>>>

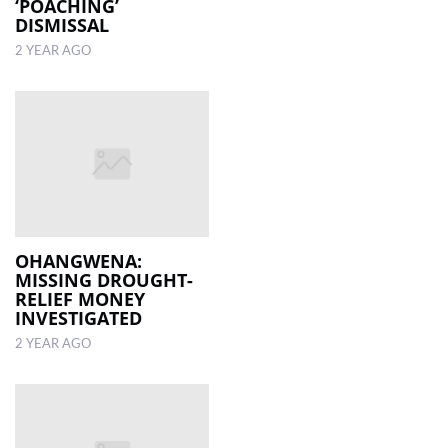
‘POACHING’
DISMISSAL
2 YEAR AGO
OHANGWENA:
MISSING DROUGHT-
RELIEF MONEY
INVESTIGATED
2 YEAR AGO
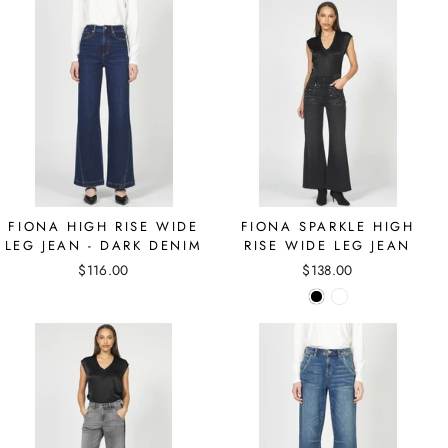
FIONA HIGH RISE WIDE
FIONA SPARKLE HIGH
LEG JEAN - DARK DENIM
RISE WIDE LEG JEAN
$116.00
$138.00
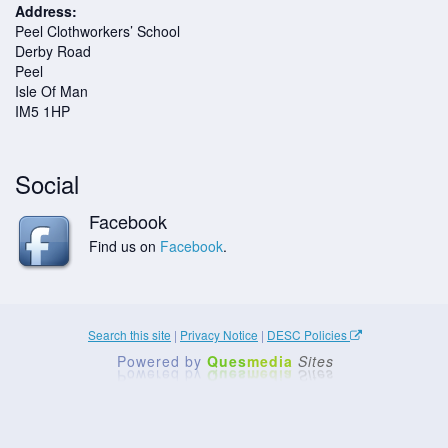
Address:
Peel Clothworkers’ School
Derby Road
Peel
Isle Of Man
IM5 1HP
Social
Facebook
Find us on
Facebook
.
Search this site
|
Privacy Notice
|
DESC Policies
Powered by
Ques
media
Sites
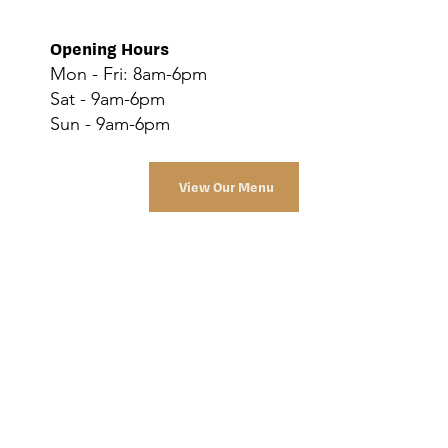
Opening Hours
Mon - Fri: 8am-6pm
Sat - 9am-6pm
Sun - 9am-6pm
View Our Menu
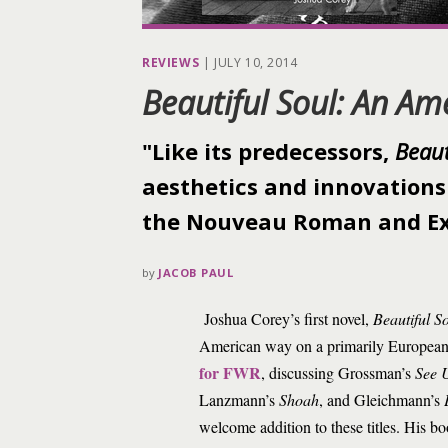
REVIEWS
|
JULY 10, 2014
Beautiful Soul: An Am
"Like its predecessors,
Beaut
aesthetics and innovations
the Nouveau Roman and Ex
by
JACOB PAUL
Joshua Corey’s first novel,
Beautiful S
American way on a primarily European 
for FWR
, discussing Grossman’s
See 
Lanzmann’s
Shoah
, and Gleichmann’s
welcome addition to these titles. His boo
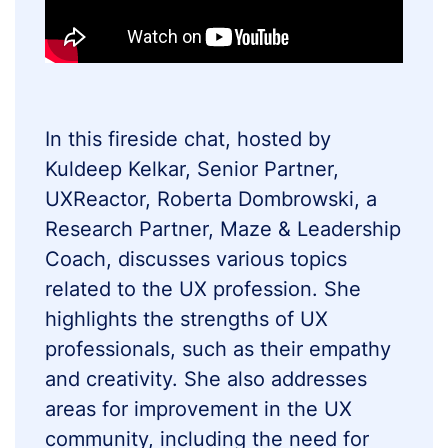
In this fireside chat, hosted by
Kuldeep Kelkar, Senior Partner,
UXReactor, Roberta Dombrowski, a
Research Partner, Maze & Leadership
Coach, discusses various topics
related to the UX profession. She
highlights the strengths of UX
professionals, such as their empathy
and creativity. She also addresses
areas for improvement in the UX
community, including the need for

<<<

- **Exercise objective**: Write the material above out again exactly as it reads, but don't carry over the pictures.

- **Solution to this task**:
‘POACHING’
DISMISSAL
2 YEAR AGO
OHANGWENA:
MISSING DROUGHT-
RELIEF MONEY
INVESTIGATED
2 YEAR AGO
FIONA HIGH RISE WIDE
FIONA SPARKLE HIGH
LEG JEAN - DARK DENIM
RISE WIDE LEG JEAN
$116.00
$138.00
Address:
Peel Clothworkers’ School
Derby Road
Peel
Isle Of Man
IM5 1HP
Social
Facebook
Find us on
Facebook
.
Search this site
|
Privacy Notice
|
DESC Policies
Powered by
Ques
media
Sites
Opening Hours
Mon - Fri: 8am-6pm
Sat - 9am-6pm
Sun - 9am-6pm
View Our Menu
REVIEWS
|
JULY 10, 2014
Beautiful Soul: An Am
"Like its predecessors,
Beaut
aesthetics and innovations
the Nouveau Roman and Ex
by
JACOB PAUL
Joshua Corey’s first novel,
Beautiful S
American way on a primarily European 
for FWR
, discussing Grossman’s
See 
Lanzmann’s
Shoah
, and Gleichmann’s
welcome addition to these titles. His boo
In this fireside chat, hosted by
Kuldeep Kelkar, Senior Partner,
UXReactor, Roberta Dombrowski, a
Research Partner, Maze & Leadership
Coach, discusses various topics
related to the UX profession. She
highlights the strengths of UX
professionals, such as their empathy
and creativity. She also addresses
areas for improvement in the UX
community, including the need for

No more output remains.